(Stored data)
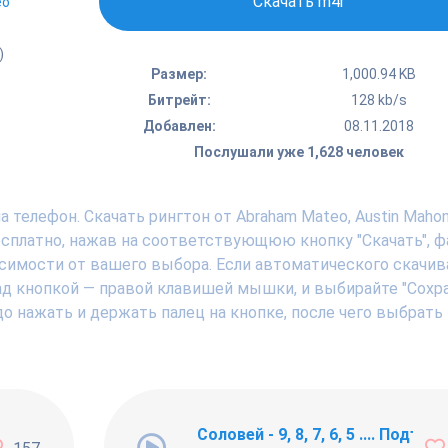
Скачать m4r
eo
)
Размер:
1,000.94 KB
Битрейт:
128 kb/s
Добавлен:
08.11.2018
Послушали уже 1,628 человек
 телефон. Скачать рингтон от Abraham Mateo, Austin Mahon
бесплатно, нажав на соответствующюю кнопку "Скачать", ф
исимости от вашего выбора. Если автоматического скачив
над кнопкой — правой клавишей мышки, и выбирайте "Сохр
адо нажать и держать палец на кнопке, после чего выбрать
ng Newbie
Соловей - 9, 8, 7, 6, 5 .... Подъём !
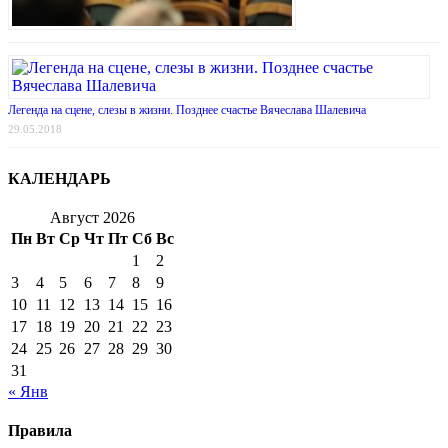
Легенда на сцене, слезы в жизни. Позднее счастье Вячеслава Шалевича
29.05.2018
КАЛЕНДАРЬ
Август 2026
Пн
Вт
Ср
Чт
Пт
Сб
Вс
1
2
3
4
5
6
7
8
9
10
11
12
13
14
15
16
17
18
19
20
21
22
23
24
25
26
27
28
29
30
31
« Янв
Правила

Activity: Skipping any pictures, copy the entries exactly as they appear.

Output of the exercise:
Скачать m4r
eo
)
Размер:
1,000.94 KB
Битрейт:
128 kb/s
Добавлен:
08.11.2018
Послушали уже 1,628 человек
 телефон. Скачать рингтон от Abraham Mateo, Austin Mahon
бесплатно, нажав на соответствующюю кнопку "Скачать", ф
исимости от вашего выбора. Если автоматического скачив
над кнопкой — правой клавишей мышки, и выбирайте "Сохр
адо нажать и держать палец на кнопке, после чего выбрать
ng Newbie
Соловей - 9, 8, 7, 6, 5 .... Подъём !
Легенда на сцене, слезы в жизни. Позднее счастье Вячеслава Шалевича
29.05.2018
КАЛЕНДАРЬ
Август 2026
Пн
Вт
Ср
Чт
Пт
Сб
Вс
1
2
3
4
5
6
7
8
9
10
11
12
13
14
15
16
17
18
19
20
21
22
23
24
25
26
27
28
29
30
31
« Янв
Правила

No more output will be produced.